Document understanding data
◇ ◇ ◇ ◇ ◇ ◇ ◇

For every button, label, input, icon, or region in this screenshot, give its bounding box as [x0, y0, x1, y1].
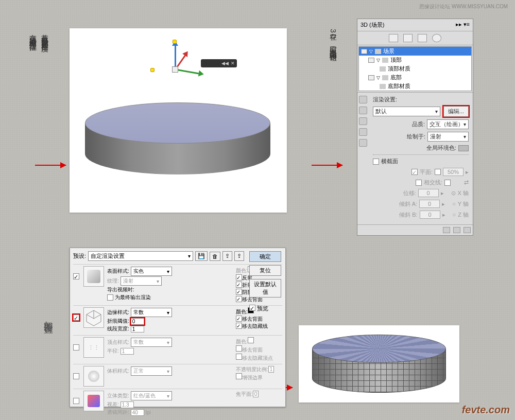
vol-select: 正常	[131, 366, 172, 376]
stereo-thumb	[83, 391, 104, 411]
scene-icon	[375, 49, 381, 54]
panel-3d-scene: 3D (场景) ▸▸ ▾≡ ▽场景 ▽顶部 顶部材质 ▽底部 底部材质 渲染设置…	[357, 19, 473, 236]
plane-label: 平面:	[420, 168, 433, 176]
quality-label: 品质:	[412, 120, 425, 128]
panel-mode-icons	[357, 31, 473, 45]
surface-enable[interactable]: ✓	[73, 273, 79, 279]
intersect-checkbox	[416, 180, 422, 186]
ok-button[interactable]: 确定	[249, 251, 281, 262]
svg-line-3	[94, 314, 101, 319]
preset-select[interactable]: 自定渲染设置	[88, 251, 193, 261]
offset-input: 0	[418, 189, 439, 197]
tool-1[interactable]	[359, 96, 367, 103]
surface-thumb	[83, 266, 104, 287]
handle-x[interactable]	[150, 68, 154, 72]
scene-tree[interactable]: ▽场景 ▽顶部 顶部材质 ▽底部 底部材质	[358, 46, 472, 91]
render-options-dialog: 确定 复位 设置默认值 ✓ 预览 预设: 自定渲染设置 💾 🗑 ⇪ ⇪ ✓ 表面…	[70, 248, 286, 407]
new-icon[interactable]	[453, 227, 460, 233]
edit-button[interactable]: 编辑...	[443, 106, 469, 117]
final-checkbox[interactable]	[107, 294, 113, 301]
preset-label: 预设:	[73, 252, 86, 260]
toggle-icon[interactable]	[443, 227, 450, 233]
axis-y[interactable]	[175, 45, 176, 69]
watermark-top: 思缘设计论坛 WWW.MISSYUAN.COM	[419, 3, 508, 10]
mode-scene-icon[interactable]	[389, 34, 398, 42]
save-icon[interactable]: 💾	[195, 251, 208, 261]
annot-4: 如图设置	[42, 314, 55, 318]
handle-y[interactable]	[173, 40, 177, 44]
annot-1: 黄色部分以调整圆柱高度	[40, 29, 49, 40]
ambient-swatch[interactable]	[458, 145, 469, 151]
defaults-button[interactable]: 设置默认值	[249, 279, 281, 297]
edge-thumb	[83, 307, 104, 328]
viewport-3d[interactable]: ◀◀✕	[70, 28, 287, 213]
quality-select[interactable]: 交互（绘画）	[427, 119, 469, 129]
watermark-bottom: fevte.com	[462, 404, 510, 416]
settings-area: 渲染设置: 默认 编辑... 品质:交互（绘画） 绘制于:漫射 全局环境色: 横…	[369, 93, 473, 224]
cylinder-top	[85, 102, 270, 144]
material-icon	[380, 66, 386, 72]
face-select[interactable]: 实色	[131, 267, 172, 276]
share1-icon[interactable]: ⇪	[222, 251, 232, 261]
tool-5[interactable]	[359, 139, 367, 147]
tool-column	[357, 93, 369, 224]
mesh-icon	[382, 75, 388, 80]
mesh-icon	[382, 58, 388, 63]
annot-3: 在3D窗口中点击编辑按钮	[329, 28, 338, 49]
stereo-enable[interactable]	[73, 398, 79, 404]
edge-enable[interactable]: ✓	[73, 314, 79, 321]
mode-light-icon[interactable]	[432, 34, 441, 42]
stereo-select: 红色/蓝色	[131, 391, 172, 400]
wireframe-top	[312, 335, 446, 363]
panel-menu-icon[interactable]: ▸▸ ▾≡	[456, 21, 470, 29]
plane-swatch	[435, 169, 441, 175]
vertex-group: ⋮⋮ 顶点样式:常数 半径:1 颜色: 移去背面 移去隐藏顶点	[73, 337, 282, 362]
cylinder-shape[interactable]	[85, 144, 270, 216]
vert-select: 常数	[131, 338, 172, 347]
crease-input[interactable]: 0	[131, 318, 144, 325]
reset-button[interactable]: 复位	[249, 265, 281, 276]
result-preview	[299, 325, 459, 402]
cross-label: 横截面	[381, 157, 398, 165]
panel-titlebar[interactable]: 3D (场景) ▸▸ ▾≡	[357, 19, 473, 31]
volume-enable[interactable]	[73, 373, 79, 379]
panel-title: 3D (场景)	[360, 21, 384, 29]
ambient-label: 全局环境色:	[426, 144, 456, 152]
tree-top-mat: 顶部材质	[359, 64, 471, 73]
render-preset-select[interactable]: 默认	[373, 107, 440, 116]
vertex-enable[interactable]	[73, 344, 79, 351]
mode-mesh-icon[interactable]	[403, 34, 413, 42]
cross-checkbox[interactable]	[373, 159, 379, 165]
eye-icon[interactable]	[361, 49, 367, 54]
tree-scene: ▽场景	[359, 47, 471, 56]
axis-x[interactable]	[175, 69, 200, 75]
stereo-group: 立体类型:红色/蓝色 视差:1.3 透镜间距:40lpi 焦平面:0	[73, 391, 282, 416]
svg-line-2	[87, 314, 94, 319]
tool-3[interactable]	[359, 117, 367, 125]
flip-icon: ⇄	[464, 179, 469, 186]
tool-4[interactable]	[359, 128, 367, 136]
plane-value: 50%	[443, 168, 464, 176]
gizmo-center[interactable]	[172, 66, 178, 73]
arrow-1	[35, 165, 66, 166]
del-icon[interactable]: 🗑	[210, 252, 220, 261]
tex-select: 漫射	[121, 276, 162, 286]
tool-2[interactable]	[359, 107, 367, 114]
tilta-input: 0	[419, 200, 440, 208]
volume-thumb	[83, 366, 104, 387]
share2-icon[interactable]: ⇪	[234, 251, 244, 261]
eye-icon[interactable]	[368, 75, 374, 80]
paint-select[interactable]: 漫射	[427, 132, 469, 142]
mini-toolbar[interactable]: ◀◀✕	[201, 59, 237, 67]
eye-icon[interactable]	[368, 58, 374, 63]
edge-select[interactable]: 常数	[131, 308, 172, 317]
render-label: 渲染设置:	[373, 96, 397, 103]
vertex-thumb: ⋮⋮	[83, 337, 104, 358]
linew-input[interactable]: 1	[131, 326, 144, 332]
intersect-label: 相交线:	[424, 179, 442, 186]
volume-group: 体积样式:正常 不透明度比例:1 增强边界	[73, 366, 282, 387]
trash-icon[interactable]	[464, 227, 471, 233]
mode-material-icon[interactable]	[418, 34, 427, 42]
tree-top: ▽顶部	[359, 56, 471, 64]
preview-checkbox[interactable]: ✓	[249, 305, 255, 311]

◇ ◇ ◇ ◇ ◇ ◇ ◇

— WHAT YOU WILL DO —
All of the data above should be transcribed verbatim, with pictures omitted.

— TASK SOLUTION —
For every button, label, input, icon, or region in this screenshot, give its bounding box as [x0, y0, x1, y1].
vol-select: 正常	[131, 366, 172, 376]
stereo-thumb	[83, 391, 104, 411]
scene-icon	[375, 49, 381, 54]
panel-3d-scene: 3D (场景) ▸▸ ▾≡ ▽场景 ▽顶部 顶部材质 ▽底部 底部材质 渲染设置…	[357, 19, 473, 236]
plane-label: 平面:	[420, 168, 433, 176]
quality-label: 品质:	[412, 120, 425, 128]
panel-mode-icons	[357, 31, 473, 45]
surface-enable[interactable]: ✓	[73, 273, 79, 279]
intersect-checkbox	[416, 180, 422, 186]
ok-button[interactable]: 确定	[249, 251, 281, 262]
svg-line-3	[94, 314, 101, 319]
preset-select[interactable]: 自定渲染设置	[88, 251, 193, 261]
offset-input: 0	[418, 189, 439, 197]
tool-1[interactable]	[359, 96, 367, 103]
surface-thumb	[83, 266, 104, 287]
handle-x[interactable]	[150, 68, 154, 72]
scene-tree[interactable]: ▽场景 ▽顶部 顶部材质 ▽底部 底部材质	[358, 46, 472, 91]
render-options-dialog: 确定 复位 设置默认值 ✓ 预览 预设: 自定渲染设置 💾 🗑 ⇪ ⇪ ✓ 表面…	[70, 248, 286, 407]
new-icon[interactable]	[453, 227, 460, 233]
edit-button[interactable]: 编辑...	[443, 106, 469, 117]
final-checkbox[interactable]	[107, 294, 113, 301]
preset-label: 预设:	[73, 252, 86, 260]
toggle-icon[interactable]	[443, 227, 450, 233]
axis-y[interactable]	[175, 45, 176, 69]
watermark-top: 思缘设计论坛 WWW.MISSYUAN.COM	[419, 3, 508, 10]
mode-scene-icon[interactable]	[389, 34, 398, 42]
save-icon[interactable]: 💾	[195, 251, 208, 261]
annot-4: 如图设置	[42, 314, 55, 318]
handle-y[interactable]	[173, 40, 177, 44]
annot-1: 黄色部分以调整圆柱高度	[40, 29, 49, 40]
ambient-swatch[interactable]	[458, 145, 469, 151]
defaults-button[interactable]: 设置默认值	[249, 279, 281, 297]
edge-thumb	[83, 307, 104, 328]
viewport-3d[interactable]: ◀◀✕	[70, 28, 287, 213]
quality-select[interactable]: 交互（绘画）	[427, 119, 469, 129]
watermark-bottom: fevte.com	[462, 404, 510, 416]
settings-area: 渲染设置: 默认 编辑... 品质:交互（绘画） 绘制于:漫射 全局环境色: 横…	[369, 93, 473, 224]
cylinder-top	[85, 102, 270, 144]
material-icon	[380, 66, 386, 72]
face-select[interactable]: 实色	[131, 267, 172, 276]
share1-icon[interactable]: ⇪	[222, 251, 232, 261]
tool-5[interactable]	[359, 139, 367, 147]
tool-column	[357, 93, 369, 224]
mesh-icon	[382, 75, 388, 80]
mesh-icon	[382, 58, 388, 63]
annot-3: 在3D窗口中点击编辑按钮	[329, 28, 338, 49]
stereo-enable[interactable]	[73, 398, 79, 404]
edge-enable[interactable]: ✓	[73, 314, 79, 321]
mode-light-icon[interactable]	[432, 34, 441, 42]
stereo-select: 红色/蓝色	[131, 391, 172, 400]
wireframe-top	[312, 335, 446, 363]
panel-menu-icon[interactable]: ▸▸ ▾≡	[456, 21, 470, 29]
plane-swatch	[435, 169, 441, 175]
vertex-group: ⋮⋮ 顶点样式:常数 半径:1 颜色: 移去背面 移去隐藏顶点	[73, 337, 282, 362]
cylinder-shape[interactable]	[85, 144, 270, 216]
vert-select: 常数	[131, 338, 172, 347]
crease-input[interactable]: 0	[131, 318, 144, 325]
reset-button[interactable]: 复位	[249, 265, 281, 276]
result-preview	[299, 325, 459, 402]
cross-label: 横截面	[381, 157, 398, 165]
panel-titlebar[interactable]: 3D (场景) ▸▸ ▾≡	[357, 19, 473, 31]
volume-enable[interactable]	[73, 373, 79, 379]
panel-title: 3D (场景)	[360, 21, 384, 29]
ambient-label: 全局环境色:	[426, 144, 456, 152]
tree-top-mat: 顶部材质	[359, 64, 471, 73]
render-preset-select[interactable]: 默认	[373, 107, 440, 116]
vertex-enable[interactable]	[73, 344, 79, 351]
mode-mesh-icon[interactable]	[403, 34, 413, 42]
cross-checkbox[interactable]	[373, 159, 379, 165]
eye-icon[interactable]	[361, 49, 367, 54]
tree-scene: ▽场景	[359, 47, 471, 56]
axis-x[interactable]	[175, 69, 200, 75]
stereo-group: 立体类型:红色/蓝色 视差:1.3 透镜间距:40lpi 焦平面:0	[73, 391, 282, 416]
svg-line-2	[87, 314, 94, 319]
tool-3[interactable]	[359, 117, 367, 125]
flip-icon: ⇄	[464, 179, 469, 186]
tool-4[interactable]	[359, 128, 367, 136]
plane-value: 50%	[443, 168, 464, 176]
gizmo-center[interactable]	[172, 66, 178, 73]
arrow-1	[35, 165, 66, 166]
del-icon[interactable]: 🗑	[210, 252, 220, 261]
tex-select: 漫射	[121, 276, 162, 286]
tool-2[interactable]	[359, 107, 367, 114]
tilta-input: 0	[419, 200, 440, 208]
volume-thumb	[83, 366, 104, 387]
share2-icon[interactable]: ⇪	[234, 251, 244, 261]
eye-icon[interactable]	[368, 75, 374, 80]
paint-select[interactable]: 漫射	[427, 132, 469, 142]
mini-toolbar[interactable]: ◀◀✕	[201, 59, 237, 67]
eye-icon[interactable]	[368, 58, 374, 63]
edge-select[interactable]: 常数	[131, 308, 172, 317]
render-label: 渲染设置:	[373, 96, 397, 103]
vertex-thumb: ⋮⋮	[83, 337, 104, 358]
linew-input[interactable]: 1	[131, 326, 144, 332]
intersect-label: 相交线:	[424, 179, 442, 186]
volume-group: 体积样式:正常 不透明度比例:1 增强边界	[73, 366, 282, 387]
trash-icon[interactable]	[464, 227, 471, 233]
mode-material-icon[interactable]	[418, 34, 427, 42]
tree-top: ▽顶部	[359, 56, 471, 64]
preview-checkbox[interactable]: ✓	[249, 305, 255, 311]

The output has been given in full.